10 ways to get moving and shed pounds!
No time to work out? No time to plan healthy meals? Lack of time isn't the only excuse offered by sedentary people who need to lose weight. Close on its heels is another complaint: Working out just isn't fun, and neither is shopping and cooking "healthy."
Exercise and weight loss experts say they hear that all the time -- but it doesn't have to be true.
If sedentary Americans -- and that's nearly 40% of adults -- would adopt some fun ways to get fit, chances are good they will pick up the exercise habit for good, experts say. And once the exercise habit kicks in, eating better and losing weight come easier.
Getting fit and getting trim is often a "two-fer." It's difficult to get fit without eating right, and eating right makes it easier to get fit.
So forget what you learned in high school gym class or at the local health club about what it takes to get fit and eat better. Here are 10 fun ways to get moving and improve your diet. Why not pick one or two that sound fun to you, and give it a try?
1. Forget Exercise; Have 'Fun' Instead
If the thought of the word exercise makes you cringe, banish it from your vocabulary. Substitute "activity" or even "fun activity."
Exercise definitely sounds like sweat and work. "But when we think of 'activity,' it could be things we enjoy doing," says Fabio Comana, a San Diego exercise physiologist and spokesman for the American Council on Exercise. "You have options. It can be enjoyable activities with friends or with the family." Hiking, biking, urban walks, or playing outdoor games are just a few activities that come to mind.

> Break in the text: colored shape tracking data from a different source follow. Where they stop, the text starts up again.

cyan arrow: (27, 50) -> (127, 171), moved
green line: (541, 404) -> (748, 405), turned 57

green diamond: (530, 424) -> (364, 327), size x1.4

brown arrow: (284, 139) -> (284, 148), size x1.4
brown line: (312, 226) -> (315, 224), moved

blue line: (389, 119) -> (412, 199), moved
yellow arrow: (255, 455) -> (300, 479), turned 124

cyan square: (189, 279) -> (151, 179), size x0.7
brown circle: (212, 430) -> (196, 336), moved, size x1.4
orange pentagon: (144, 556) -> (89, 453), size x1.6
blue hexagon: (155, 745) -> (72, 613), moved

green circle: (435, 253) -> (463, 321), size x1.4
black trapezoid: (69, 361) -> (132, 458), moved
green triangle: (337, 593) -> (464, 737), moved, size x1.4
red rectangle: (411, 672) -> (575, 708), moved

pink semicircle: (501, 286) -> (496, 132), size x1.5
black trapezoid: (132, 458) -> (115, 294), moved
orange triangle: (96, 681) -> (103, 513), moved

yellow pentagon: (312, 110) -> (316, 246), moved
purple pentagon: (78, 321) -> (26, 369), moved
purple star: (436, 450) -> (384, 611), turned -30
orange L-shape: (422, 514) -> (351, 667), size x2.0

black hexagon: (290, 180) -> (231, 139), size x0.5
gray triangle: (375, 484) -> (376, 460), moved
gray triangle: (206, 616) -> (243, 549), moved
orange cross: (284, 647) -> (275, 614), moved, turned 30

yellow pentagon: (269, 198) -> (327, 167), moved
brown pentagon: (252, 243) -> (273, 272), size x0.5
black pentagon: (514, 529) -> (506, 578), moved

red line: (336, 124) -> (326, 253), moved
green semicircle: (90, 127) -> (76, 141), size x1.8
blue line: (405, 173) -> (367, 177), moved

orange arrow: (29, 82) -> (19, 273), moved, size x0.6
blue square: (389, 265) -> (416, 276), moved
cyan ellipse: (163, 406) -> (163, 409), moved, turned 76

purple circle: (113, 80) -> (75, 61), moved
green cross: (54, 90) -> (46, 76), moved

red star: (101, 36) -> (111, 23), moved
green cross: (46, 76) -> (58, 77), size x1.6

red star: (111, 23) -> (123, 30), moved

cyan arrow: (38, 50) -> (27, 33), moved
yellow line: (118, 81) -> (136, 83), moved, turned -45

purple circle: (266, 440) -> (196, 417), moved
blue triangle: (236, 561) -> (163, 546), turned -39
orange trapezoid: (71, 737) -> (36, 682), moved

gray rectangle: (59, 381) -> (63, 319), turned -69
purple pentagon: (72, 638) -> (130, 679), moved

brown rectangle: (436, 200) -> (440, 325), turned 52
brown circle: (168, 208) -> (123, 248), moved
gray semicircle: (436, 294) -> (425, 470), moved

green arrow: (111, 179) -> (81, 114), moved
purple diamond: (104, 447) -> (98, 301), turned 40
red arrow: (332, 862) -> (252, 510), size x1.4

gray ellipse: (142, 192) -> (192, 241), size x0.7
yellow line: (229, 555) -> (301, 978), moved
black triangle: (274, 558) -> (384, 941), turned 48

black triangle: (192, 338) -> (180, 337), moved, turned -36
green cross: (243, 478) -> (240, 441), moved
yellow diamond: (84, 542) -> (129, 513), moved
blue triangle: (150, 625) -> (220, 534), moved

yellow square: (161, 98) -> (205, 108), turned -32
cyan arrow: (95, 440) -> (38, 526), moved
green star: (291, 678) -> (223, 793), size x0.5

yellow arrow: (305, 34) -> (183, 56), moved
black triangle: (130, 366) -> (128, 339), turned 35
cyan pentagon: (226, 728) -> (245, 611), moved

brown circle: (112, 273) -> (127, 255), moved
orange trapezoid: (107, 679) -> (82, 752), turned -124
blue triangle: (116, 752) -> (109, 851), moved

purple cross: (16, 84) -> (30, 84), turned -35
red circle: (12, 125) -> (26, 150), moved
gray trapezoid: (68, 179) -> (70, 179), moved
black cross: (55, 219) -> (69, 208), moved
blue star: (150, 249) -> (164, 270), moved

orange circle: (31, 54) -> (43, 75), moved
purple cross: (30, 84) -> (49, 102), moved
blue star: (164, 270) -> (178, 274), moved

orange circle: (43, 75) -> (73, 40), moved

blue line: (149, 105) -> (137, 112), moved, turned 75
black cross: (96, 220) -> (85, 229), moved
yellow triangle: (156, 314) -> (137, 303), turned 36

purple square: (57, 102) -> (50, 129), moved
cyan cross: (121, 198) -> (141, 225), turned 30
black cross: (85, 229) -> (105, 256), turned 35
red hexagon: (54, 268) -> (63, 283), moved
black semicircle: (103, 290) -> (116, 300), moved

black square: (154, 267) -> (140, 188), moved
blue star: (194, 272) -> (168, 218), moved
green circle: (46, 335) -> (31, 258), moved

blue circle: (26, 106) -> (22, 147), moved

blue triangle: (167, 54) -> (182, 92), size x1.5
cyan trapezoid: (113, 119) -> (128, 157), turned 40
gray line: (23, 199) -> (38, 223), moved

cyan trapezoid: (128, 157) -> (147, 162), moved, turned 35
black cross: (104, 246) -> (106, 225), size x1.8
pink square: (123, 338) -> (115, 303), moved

2. Pick a Comfortable Pace for Fitness
Choose an intensity level from the start that's comfortable for you, not what your buddy or the exercise video diva says is the right pace.
"Generally speaking, folks who are overweight, out of shape, and sedentary tend to feel pretty bad even in response to moderate-intensity exercise such as brisk walking," says Dave Williams, PhD, assistant professor in the department of psychiatry and human behavior at Brown Medical School and The Miriam Hospital in Providence, R.I.